De heren mogen zich nog kort vergrijpen aan elkaars klassiekers Every Breath You Take en Hocus Pocus. Eerstgenoemde start wat kitscherig – Summers is de solist – maar ontpopt zich tot iets moois naarmate het origineel los wordt gelaten. Bij de Focus-klassieker beperkt Summers zich tot de hoofdakkoorden. Een luchtig blok voordat men begint aan de finale die uitmondt in Manhã de Carnaval, de populaire Braziliaanse song uit 1959. Summers en Akkerman maken er een prachtige finale van. Een waardige afsluiting van een uurtje lekker spelen op hoog niveau.

Ensemble KlangDe avond is nog niet voorbij want we hebben nog de première tegoed van Electric/Brass van composer in residence Klas Torstensson. Voor degenen die alleen Akkerman en Summers wilden horen hét moment om de zaal weer vroegtijdig te verlaten. De meerderheid die achterblijft – gelukkig maar – wordt getrakteerd op vijf gitaristen op het podium, vijf trompetten op het ene balkon en vijf trombones op het andere balkon. Tien dynamische minuten volgen waarbij de gitaren zich inhouden en het koper indrukwekkend schalt; als twee groepen vogels boven de hoofden van de bezoekers.

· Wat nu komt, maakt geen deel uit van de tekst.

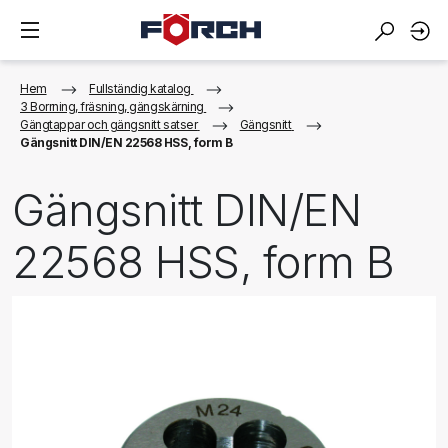
Hem
Fullständig katalog
3 Borrning, fräsning, gängskärning
Gängtappar och gängsnitt satser
Gängsnitt
Gängsnitt DIN/EN 22568 HSS, form B
Gängsnitt DIN/EN
22568 HSS, form B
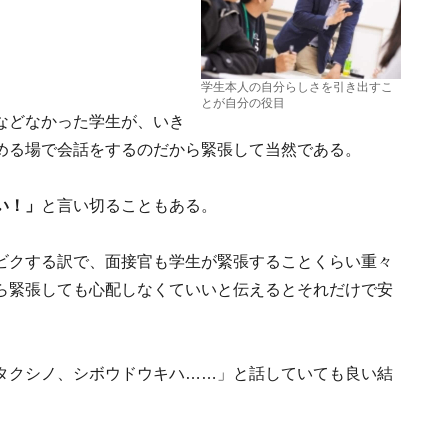
学生本人の自分らしさを引き出すこ
とが自分の役目
などなかった学生が、いき
める場で会話をするのだから緊張して当然である。
い！」
と言い切ることもある。
ビクする訳で、面接官も学生が緊張することくらい重々
ら緊張しても心配しなくていいと伝えるとそれだけで安
タクシノ、シボウドウキハ……」と話していても良い結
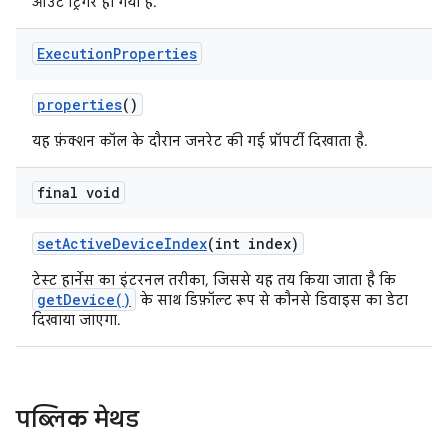
आउट ट्रिगर हो गया है.
Execution
Properties
properties
()
यह फ़ंक्शन कॉल के दौरान जनरेट की गई प्रॉपर्टी दिखाता है.
final void
set
Active
Device
Index
(int index)
टेस्ट हार्नेस का इंटरनल तरीका, जिससे यह तय किया जाता है कि
getDevice()
के साथ डिफ़ॉल्ट रूप से कौनसे डिवाइस का डेटा
दिखाया जाएगा.
पब्लिक मेथड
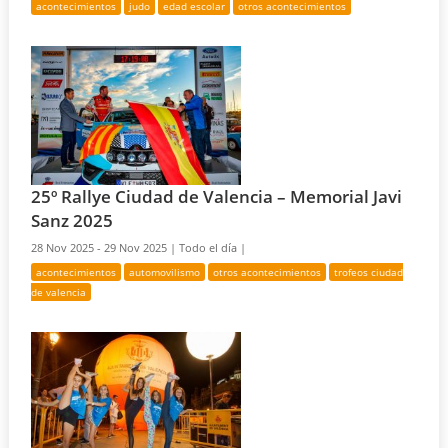
acontecimientos
judo
edad escolar
otros acontecimientos
25º Rallye Ciudad de Valencia – Memorial Javi
Sanz 2025
28 Nov 2025 - 29 Nov 2025 |
Todo el día |
acontecimientos
automovilismo
otros acontecimientos
trofeos ciudad
de valencia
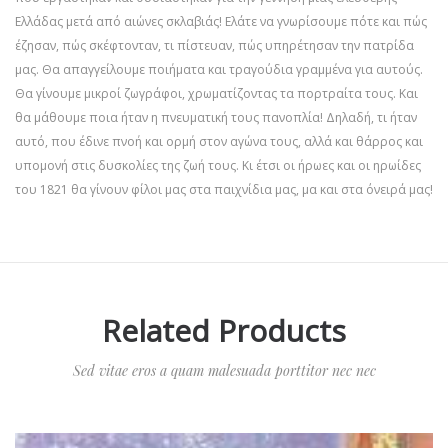
Ελλάδας μετά από αιώνες σκλαβιάς! Ελάτε να γνωρίσουμε πότε και πώς
έζησαν, πώς σκέφτονταν, τι πίστευαν, πώς υπηρέτησαν την πατρίδα
μας. Θα απαγγείλουμε ποιήματα και τραγούδια γραμμένα για αυτούς.
Θα γίνουμε μικροί ζωγράφοι, χρωματίζοντας τα πορτραίτα τους. Και
θα μάθουμε ποια ήταν η πνευματική τους πανοπλία! Δηλαδή, τι ήταν
αυτό, που έδινε πνοή και ορμή στον αγώνα τους, αλλά και θάρρος και
υπομονή στις δυσκολίες της ζωή τους. Κι έτσι οι ήρωες και οι ηρωίδες
του 1821 θα γίνουν φίλοι μας στα παιχνίδια μας, μα και στα όνειρά μας!
Related Products
Sed vitae eros a quam malesuada porttitor nec nec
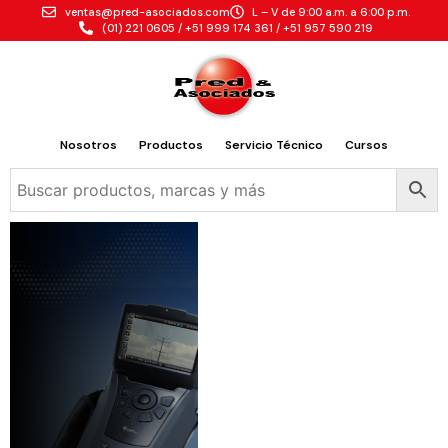
ventas@pred-asociados.com
L – V de 9:00 a.m. a 6:00 p.m.
(01) 221 0605 / +51 999 174 361 / +51 957 590 219
Nosotros
Productos
Servicio Técnico
Cursos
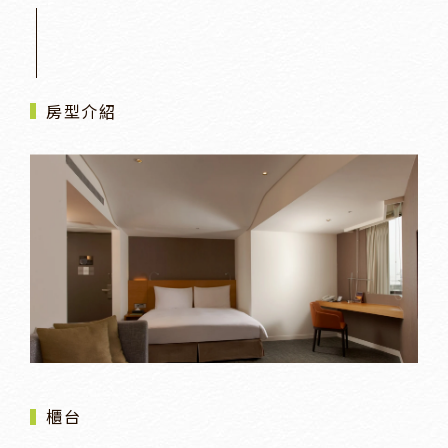
房型介紹
櫃台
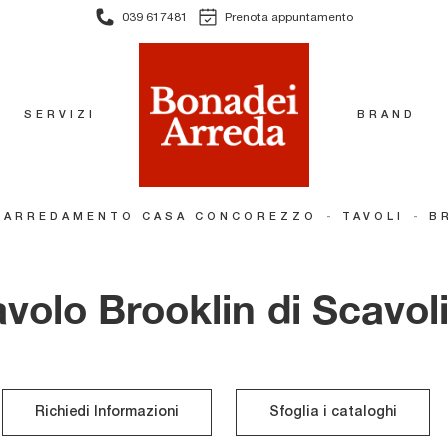
039 617481
Prenota appuntamento
SERVIZI
BRAND
-
-
ARREDAMENTO CASA CONCOREZZO
TAVOLI
B
avolo Brooklin di Scavoli
Richiedi Informazioni
Sfoglia i cataloghi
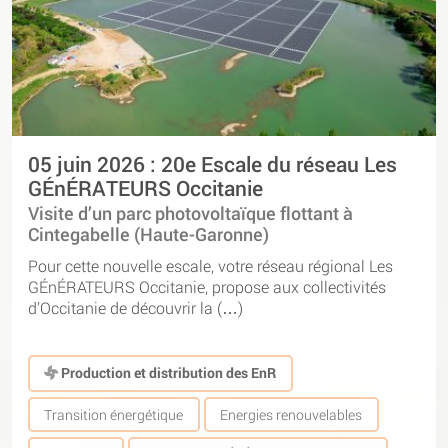
05 juin 2026 : 20e Escale du réseau Les
GÉnÉRATEURS Occitanie
Visite d’un parc photovoltaïque flottant à
Cintegabelle (Haute-Garonne)
Pour cette nouvelle escale, votre réseau régional Les
GÉnÉRATEURS Occitanie, propose aux collectivités
d’Occitanie de découvrir la (…)
Production et distribution des EnR
Transition énergétique
Energies renouvelables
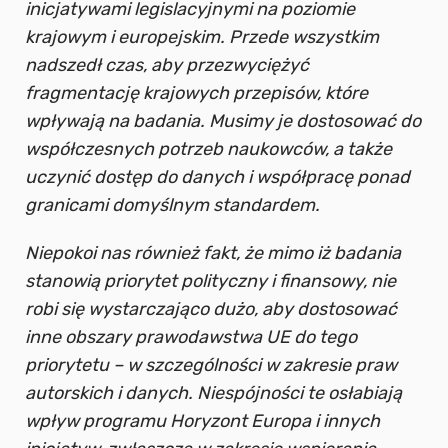
inicjatywami legislacyjnymi na poziomie
krajowym i europejskim. Przede wszystkim
nadszedł czas, aby przezwyciężyć
fragmentację krajowych przepisów, które
wpływają na badania. Musimy je dostosować do
współczesnych potrzeb naukowców, a także
uczynić dostęp do danych i współpracę ponad
granicami domyślnym standardem.
Niepokoi nas również fakt, że mimo iż badania
stanowią priorytet polityczny i finansowy, nie
robi się wystarczająco dużo, aby dostosować
inne obszary prawodawstwa UE do tego
priorytetu – w szczególności w zakresie praw
autorskich i danych. Niespójności te osłabiają
wpływ programu Horyzont Europa i innych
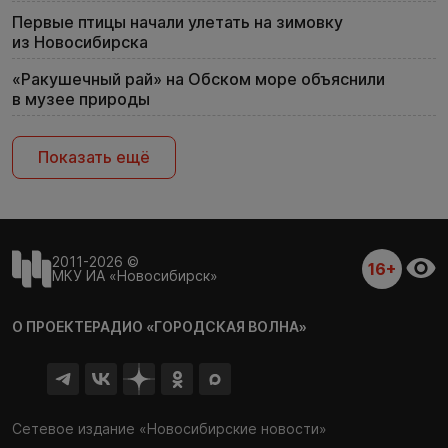
Первые птицы начали улетать на зимовку
из Новосибирска
«Ракушечный рай» на Обском море объяснили
в музее природы
Показать ещё
2011-2026 ©
16+
МКУ ИА «Новосибирск»
О ПРОЕКТЕ
РАДИО «ГОРОДСКАЯ ВОЛНА»
Сетевое издание «Новосибирские новости»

Hoewel het verband tussen Klang en de heren Summers en Akkerman slechts sporadisch viel te leggen, kon de ruimdenkende muziekliefhebber zich laven aan een gedurfd aanbod van spannende, compromisloze muziek. Vergeleken met Ensemble Klang bracht het wereldberoemde gelegenheidsduo natuurlijk vrij gangbare stukken, al werd het publiek ook door Summers en Akkerman bij vlagen nog even uitgedaagd. Op die momenten viel er een rode draad door de avond heen te ontwaren, op de andere momenten was het gewoon lekker luisteren naar twee zestigers die het publiek om de oren sloegen met heerlijk gevarieerd, hoogstaand gitaarspel.